The overall PPV estimate of detection algorithms was low (14.6%, 95% CI: 10.7–18.9). Combining diagnosis codes with laboratory criteria marginally improved the pooled PPV estimate (14.9% vs 14.3%, P = .837). Studies that prespecified drugs of interest generally had higher PPV than studies which did not do so (17.7% vs 11.6%, P = .053). There was no significant difference in PPV between studies that validated ALI and those that validated DILI (13.4% vs 15.3%, P = .537) (Figure 5).

Figure 5.

Forest plot of positive predictive values of detection algorithms by validation of ALI vs DILI (n = 25)
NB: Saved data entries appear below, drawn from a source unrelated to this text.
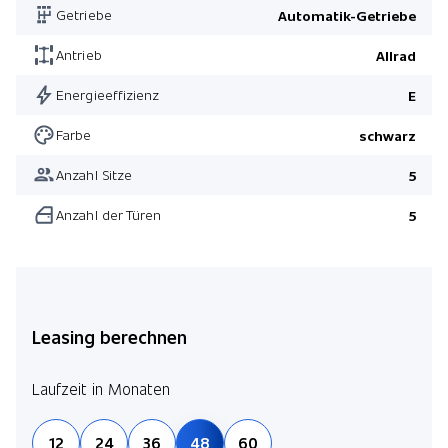
Getriebe
Automatik-Getriebe
Antrieb
Allrad
Energieeffizienz
E
Farbe
schwarz
Anzahl Sitze
5
Anzahl der Türen
5
Leasing berechnen
Laufzeit in Monaten
12
24
36
48
60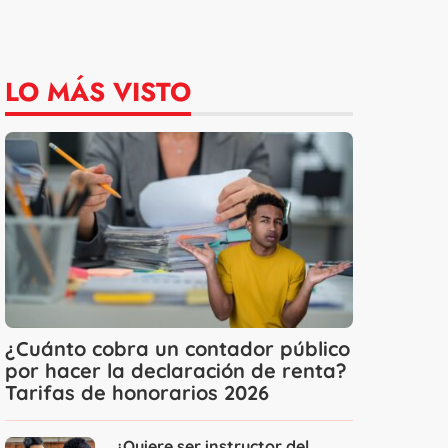
LO MÁS VISTO
¿Cuánto cobra un contador público
por hacer la declaración de renta?
Tarifas de honorarios 2026
¿Quiere ser instructor del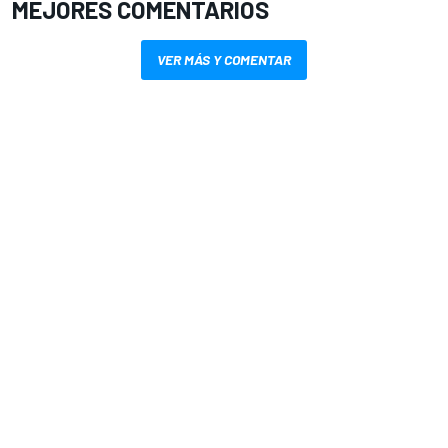
MEJORES COMENTARIOS
VER MÁS Y COMENTAR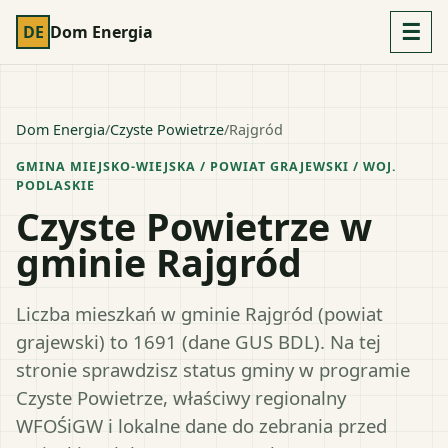
☰
DE
Dom Energia
Dom Energia
/
Czyste Powietrze
/
Rajgród
GMINA MIEJSKO-WIEJSKA
/ POWIAT
GRAJEWSKI
/ WOJ.
PODLASKIE
Czyste Powietrze w
gminie Rajgród
Liczba mieszkań w gminie Rajgród (powiat
grajewski) to 1691 (dane GUS BDL). Na tej
stronie sprawdzisz status gminy w programie
Czyste Powietrze, właściwy regionalny
WFOŚiGW i lokalne dane do zebrania przed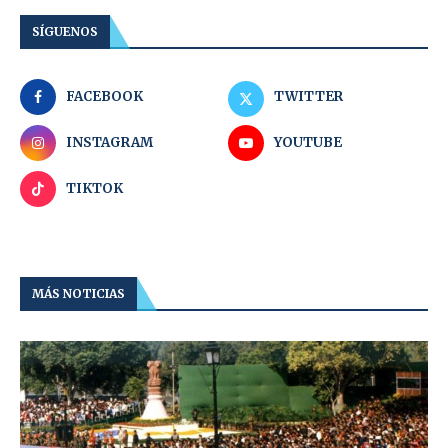
SÍGUENOS
FACEBOOK
TWITTER
INSTAGRAM
YOUTUBE
TIKTOK
MÁS NOTICIAS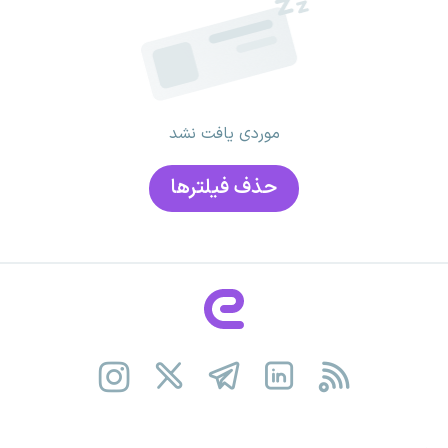
موردی یافت نشد
حذف فیلتر‌ها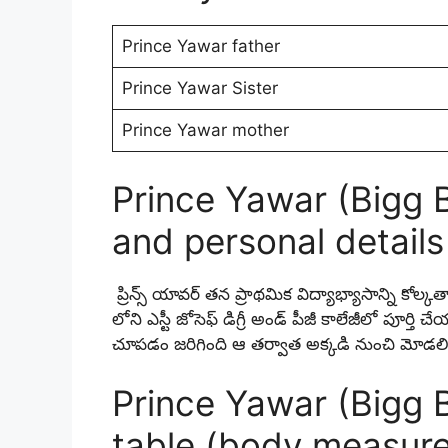
Prince Yawar father
Prince Yawar Sister
Prince Yawar mother
Prince Yawar (Bigg 
and personal details
ప్రిన్స్ యావర్ తన ప్రాథమిక విద్యాభ్యాసాన్ని కోల
లోని ఎస్టీ జోసెఫ్ డిగ్రీ అండ్ పీజీ కాలేజీలో పూర్తి చ
చూపడం జరిగింది ఆ తర్వాత అక్కడి నుంచి మోడలిం
Prince Yawar (Bigg 
table (body measur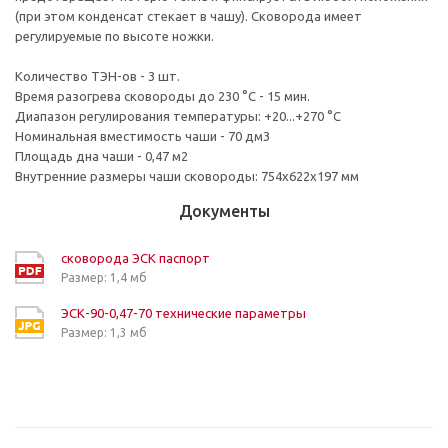
(при этом конденсат стекает в чашу). Сковорода имеет
регулируемые по высоте ножки.
Количество ТЭН-ов - 3 шт.
Время разогрева сковороды до 230 °C - 15 мин.
Диапазон регулирования температуры: +20...+270 °C
Номинальная вместимость чаши - 70 дм3
Площадь дна чаши - 0,47 м2
Внутренние размеры чаши сковороды: 754х622х197 мм
Документы
сковорода ЭСК паспорт
Размер: 1,4 мб
ЭСК-90-0,47-70 технические параметры
Размер: 1,3 мб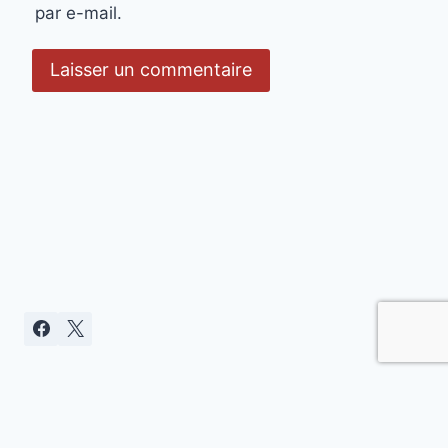
par e-mail.
Politique de confidentialité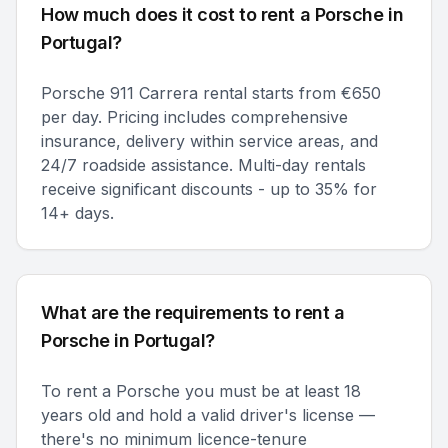
How much does it cost to rent a Porsche in
Portugal?
Porsche 911 Carrera rental starts from €650
per day. Pricing includes comprehensive
insurance, delivery within service areas, and
24/7 roadside assistance. Multi-day rentals
receive significant discounts - up to 35% for
14+ days.
What are the requirements to rent a
Porsche in Portugal?
To rent a Porsche you must be at least 18
years old and hold a valid driver's license —
there's no minimum licence-tenure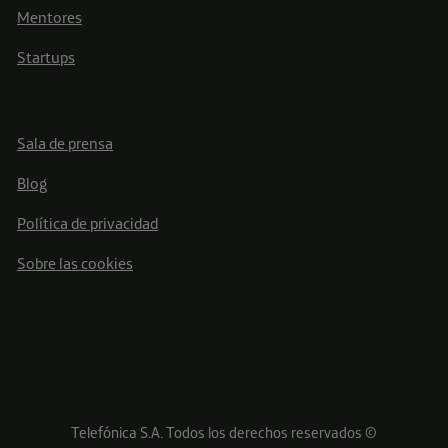
Mentores
Startups
Sala de prensa
Blog
Política de privacidad
Sobre las cookies
Telefónica S.A. Todos los derechos reservados ©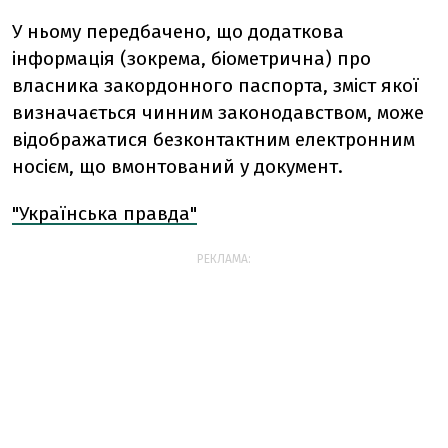
У ньому передбачено, що додаткова
інформація (зокрема, біометрична) про
власника закордонного паспорта, зміст якої
визначається чинним законодавством, може
відображатися безконтактним електронним
носієм, що вмонтований у документ.
"Українська правда"
РЕКЛАМА: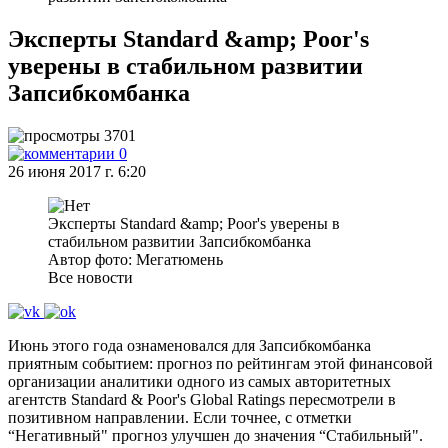
Эксперты Standard &amp; Poor's
уверены в стабильном развитии
Запсибкомбанка
3701
0
26 июня 2017 г. 6:20
Эксперты Standard &amp; Poor's уверены в
стабильном развитии Запсибкомбанка
Автор фото: Мегатюмень
Все новости
Июнь этого года ознаменовался для Запсибкомбанка
приятным событием: прогноз по рейтингам этой финансовой
организации аналитики одного из самых авторитетных
агентств Standard & Poor's Global Ratings пересмотрели в
позитивном направлении. Если точнее, с отметки
“Негативный" прогноз улучшен до значения “Стабильный".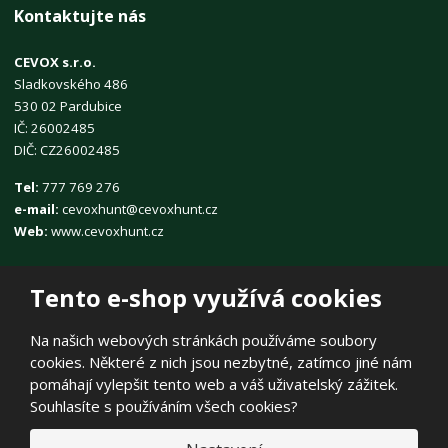
Kontaktujte nás
CEVOX s.r.o.
Sladkovského 486
530 02 Pardubice
IČ: 26002485
DIČ: CZ26002485
Tel:
777 769 276
e-mail:
cevoxhunt@cevoxhunt.cz
Web:
www.cevoxhunt.cz
Tento e-shop využívá cookies
Na našich webových stránkách používáme soubory
cookies. Některé z nich jsou nezbytné, zatímco jiné nám
© 2026, CEVOX s.r.o.
pomáhají vylepšit tento web a váš uživatelský zážitek.
Prohlášení o přístupnosti
|
Ochrana osobních údajů
|
Mapa stránek
Souhlasíte s používáním všech cookies?
|
E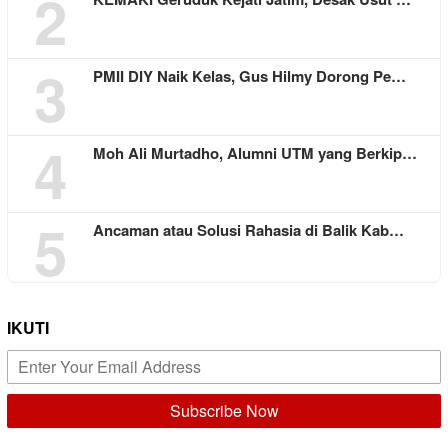
2
3
PMII DIY Naik Kelas, Gus Hilmy Dorong Pe…
4
Moh Ali Murtadho, Alumni UTM yang Berkip…
5
Ancaman atau Solusi Rahasia di Balik Kab…
IKUTI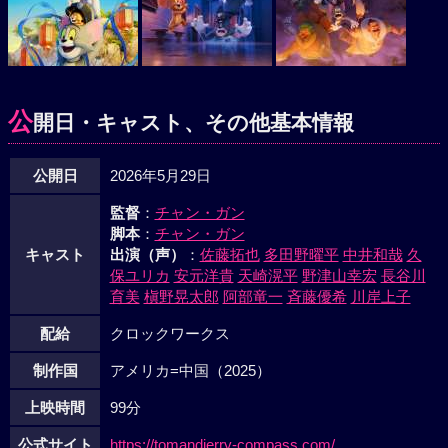
公
開日・キャスト、その他基本情報
公開日
2026年5月29日
監督
：
チャン・ガン
脚本
：
チャン・ガン
キャスト
出演（声）
：
佐藤拓也
多田野曜平
中井和哉
久
保ユリカ
安元洋貴
天崎滉平
野津山幸宏
長谷川
育美
槇野晃太郎
阿部竜一
斉藤優希
川岸上子
配給
クロックワークス
制作国
アメリカ=中国（2025）
上映時間
99分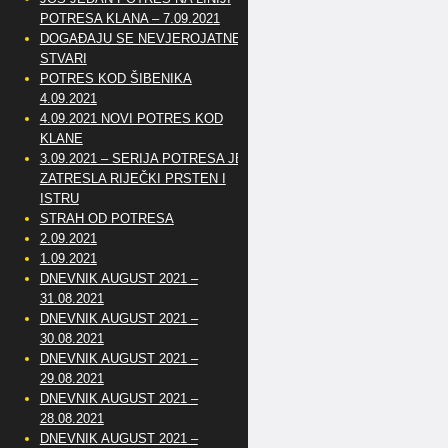
POTRESA KLANA – 7.09.2021
DOGAĐAJU SE NEVJEROJATNE
STVARI
POTRES KOD ŠIBENIKA
4.09.2021
4.09.2021 NOVI POTRES KOD
KLANE
3.09.2021 – SERIJA POTRESA JE
ZATRESLA RIJEČKI PRSTEN I
ISTRU
STRAH OD POTRESA
2.09.2021
1.09.2021
DNEVNIK AUGUST 2021 –
31.08.2021
DNEVNIK AUGUST 2021 –
30.08.2021
DNEVNIK AUGUST 2021 –
29.08.2021
DNEVNIK AUGUST 2021 –
28.08.2021
DNEVNIK AUGUST 2021 –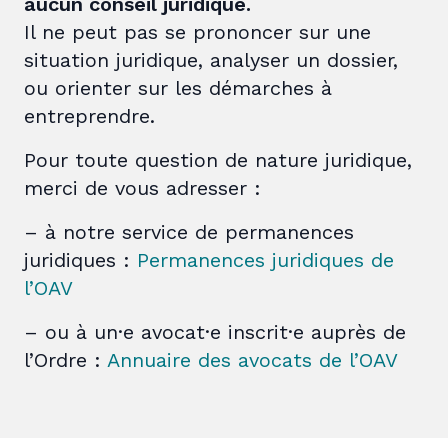
aucun conseil juridique.
Il ne peut pas se prononcer sur une
situation juridique, analyser un dossier,
ou orienter sur les démarches à
entreprendre.
Pour toute question de nature juridique,
merci de vous adresser :
– à notre service de permanences
juridiques :
Permanences juridiques de
l’OAV
– ou à un·e avocat·e inscrit·e auprès de
l’Ordre :
Annuaire des avocats de l’OAV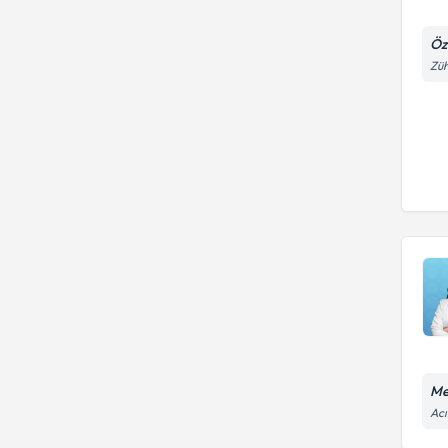
Öz
Züh
Me
Acı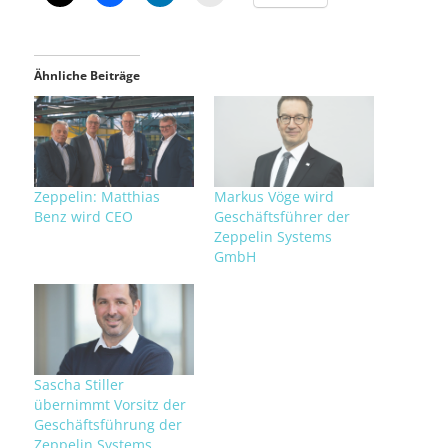
Ähnliche Beiträge
Zeppelin: Matthias
Markus Vöge wird
Benz wird CEO
Geschäftsführer der
Zeppelin Systems
GmbH
Sascha Stiller
übernimmt Vorsitz der
Geschäftsführung der
Zeppelin Systems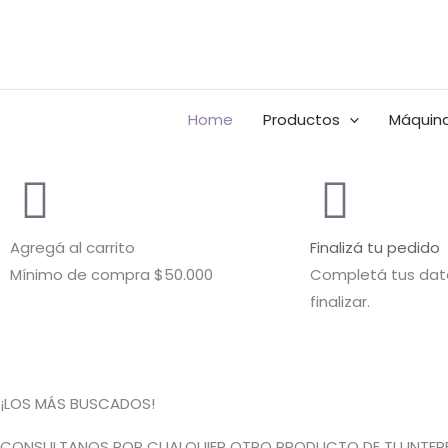
Ir
al
Buscar
contenido
por:
Home
Productos
Máquina
Agregá al carrito
Finalizá tu pedido
Mínimo de compra $50.000
Completá tus dato
finalizar.
¡LOS MÁS BUSCADOS!
CONSULTANOS POR CUALQUIER OTRO PRODUCTO DE TU INTERE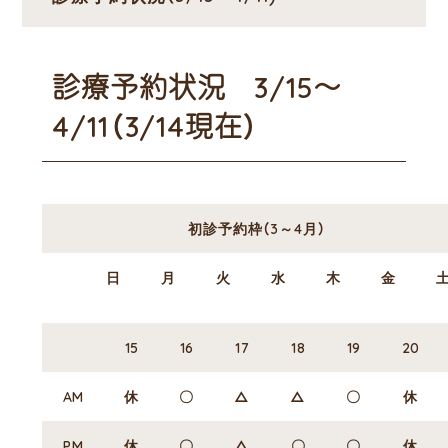
診療予約状況 3/15～
4/11（3/14現在）
初診予約枠（3～4月）
日
月
火
水
木
金
15
16
17
18
19
20
AM
休
〇
△
△
〇
休
PM
休
〇
△
〇
〇
休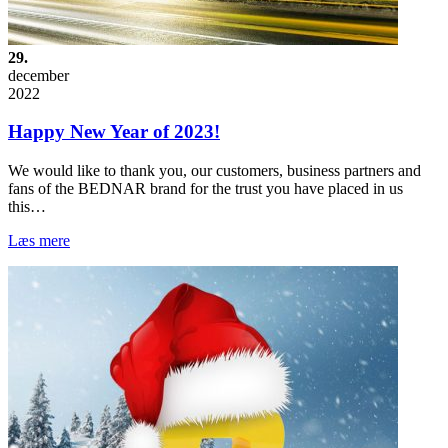
29.
december
2022
Happy New Year of 2023!
We would like to thank you, our customers, business partners and
fans of the BEDNAR brand for the trust you have placed in us
this…
Læs mere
The subgroup that prespecified drugs of interest was further analysed. For better comparison across studies, studies were excluded if the biochemical criteria was for severe DILI, such as Hy's Law, and ALT more than 10 times ULN. Furthermore, if exclusion diagnoses were specified in the algorithm, and the number of liver–related diagnosis codes for inclusion criteria were <20, the pooled estimate for PPV of these eight studies was 22.6% (95% CI: 14.9–31.3) (Data S3). We performed additional subgroup analysis according to types of databases (integrated health plan, primary care, and hospital–based databases) but did not find any evidence of difference in the PPV between these three groups (Data S4). The PPV for health plan, primary care and hospital–based databases were 12.9%, 13.3% and 16.3% respectively. Similarly, stratification by disease dictionary used showed that studies which used OXMIS codes had slightly higher PPV than studies which used ICD codes (16.4% vs 14.2%, P = .408) (Data S5). This is possibly attributed to the higher granularity of OXMIS codes.